Work request: Find the line containing "Conoce Decorabaño", then print it and each following line through the end of the records, exactly and with nothing added; leave out any pictures.

Extracted page text data:
#####
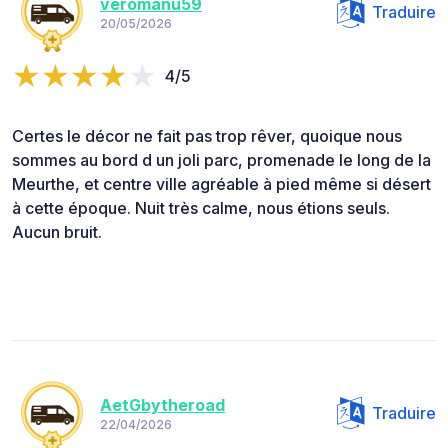
veromanu59
Traduire
20/05/2026
4/5
Certes le décor ne fait pas trop rêver, quoique nous
sommes au bord d un joli parc, promenade le long de la
Meurthe, et centre ville agréable à pied même si désert
à cette époque. Nuit très calme, nous étions seuls.
Aucun bruit.
AetGbytheroad
Traduire
22/04/2026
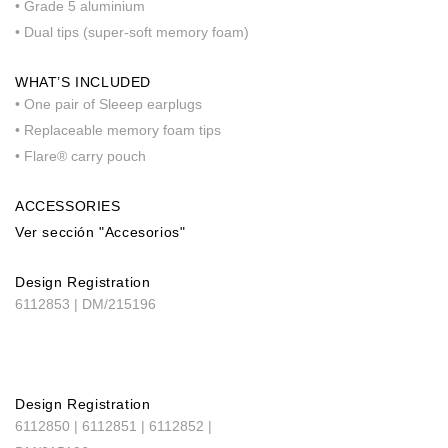
• Grade 5 aluminium
• Dual tips (super-soft memory foam)
WHAT’S INCLUDED
• One pair of Sleeep earplugs
• Replaceable memory foam tips
• Flare® carry pouch
ACCESSORIES
Ver sección "Accesorios"
Design Registration
6112853 | DM/215196
Design Registration
6112850 | 6112851 | 6112852 |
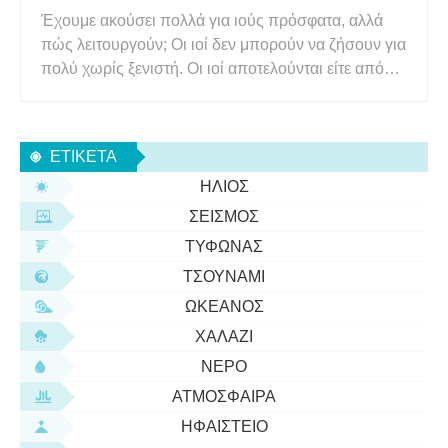
Έχουμε ακούσει πολλά για ιούς πρόσφατα, αλλά
πώς λειτουργούν; Οι ιοί δεν μπορούν να ζήσουν για
πολύ χωρίς ξενιστή. Οι ιοί αποτελούνται είτε από
ένα DNA ή γονιδίωμα RNA ( γενετικός κώδικας )
και ένα κάλυμμα πρωτεΐνης, μερικά έχουν επίσης
ένα επιπλέον λιπαρό περίβλημα για την προστασία
ΕΤΙΚΈΤΑ
του γενετικού τ
ΉΛΙΟΣ
ΣΕΙΣΜΌΣ
ΤΥΦΏΝΑΣ
ΤΣΟΥΝΆΜΙ
ΩΚΕΑΝΌΣ
ΧΑΛΆΖΙ
ΝΕΡΌ
ΑΤΜΌΣΦΑΙΡΑ
ΗΦΑΊΣΤΕΙΟ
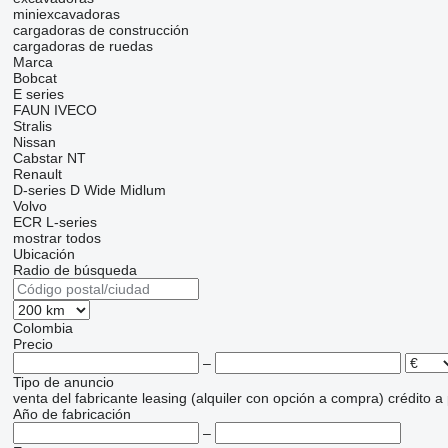
miniexcavadoras
cargadoras de construcción
cargadoras de ruedas
Marca
Bobcat
E series
FAUN
IVECO
Stralis
Nissan
Cabstar
NT
Renault
D-series
D Wide
Midlum
Volvo
ECR
L-series
mostrar todos
Ubicación
Radio de búsqueda
Colombia
Precio
–
Tipo de anuncio
venta
del fabricante
leasing (alquiler con opción a compra)
crédito
a
Año de fabricación
–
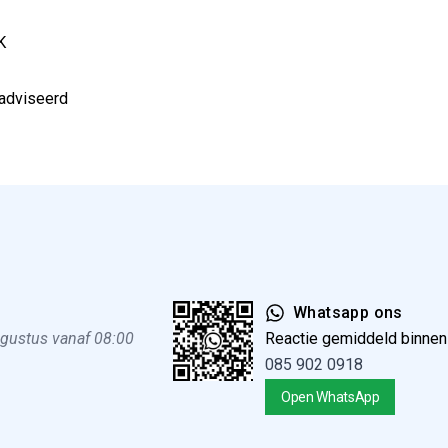
2K
eadviseerd
Whatsapp ons
ugustus vanaf 08:00
Reactie gemiddeld binne
085 902 0918
Open WhatsApp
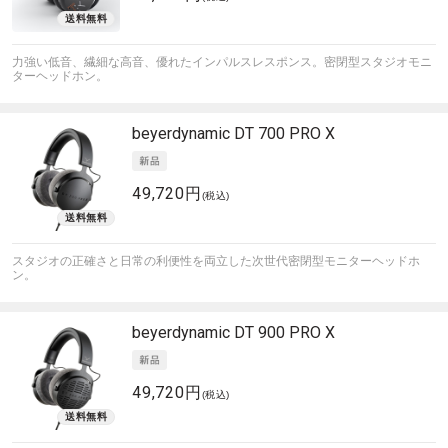
力強い低音、繊細な高音、優れたインパルスレスポンス。密閉型スタジオモニ
ターヘッドホン。
beyerdynamic
DT 700 PRO X
49,720円
(税込)
スタジオの正確さと日常の利便性を両立した次世代密閉型モニターヘッドホ
ン。
beyerdynamic
DT 900 PRO X
49,720円
(税込)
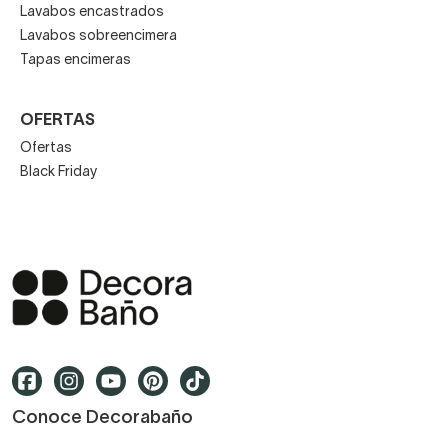
Lavabos encastrados
Lavabos sobreencimera
Tapas encimeras
OFERTAS
Ofertas
Black Friday
Conoce Decorabaño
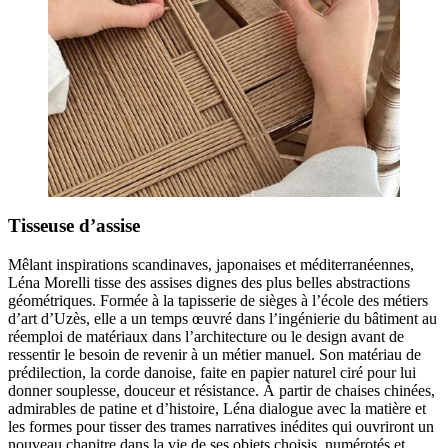
Tisseuse d’assise
Mêlant inspirations scandinaves, japonaises et méditerranéennes,
Léna Morelli tisse des assises dignes des plus belles abstractions
géométriques. Formée à la tapisserie de sièges à l’école des métiers
d’art d’Uzès, elle a un temps œuvré dans l’ingénierie du bâtiment au
réemploi de matériaux dans l’architecture ou le design avant de
ressentir le besoin de revenir à un métier manuel. Son matériau de
prédilection, la corde danoise, faite en papier naturel ciré pour lui
donner souplesse, douceur et résistance. À partir de chaises chinées,
admirables de patine et d’histoire, Léna dialogue avec la matière et
les formes pour tisser des trames narratives inédites qui ouvriront un
nouveau chapitre dans la vie de ses objets choisis, numérotés et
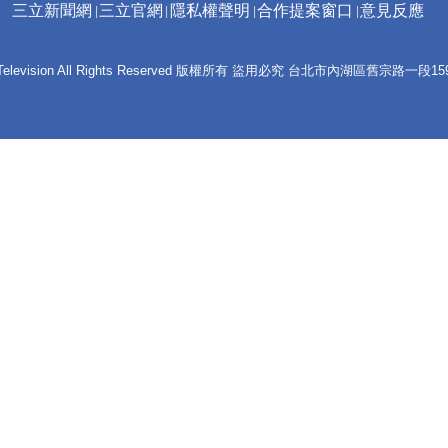
三立新聞網
三立官網
隱私權聲明
合作提案窗口
意見反應
 E-Television All Rights Reserved 版權所有 盜用必究 台北市內湖區舊宗路一段159號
#####
Response box:
Conoce Decorabaño
Tisseuse d’assise
Mêlant inspirations scandinaves, japonaises et méditerranéennes,
Léna Morelli tisse des assises dignes des plus belles abstractions
géométriques. Formée à la tapisserie de sièges à l’école des métiers
d’art d’Uzès, elle a un temps œuvré dans l’ingénierie du bâtiment au
réemploi de matériaux dans l’architecture ou le design avant de
ressentir le besoin de revenir à un métier manuel. Son matériau de
prédilection, la corde danoise, faite en papier naturel ciré pour lui
donner souplesse, douceur et résistance. À partir de chaises chinées,
admirables de patine et d’histoire, Léna dialogue avec la matière et
les formes pour tisser des trames narratives inédites qui ouvriront un
nouveau chapitre dans la vie de ses objets choisis, numérotés et
三立新聞網
三立官網
隱私權聲明
合作提案窗口
意見反應
 E-Television All Rights Reserved 版權所有 盜用必究 台北市內湖區舊宗路一段159號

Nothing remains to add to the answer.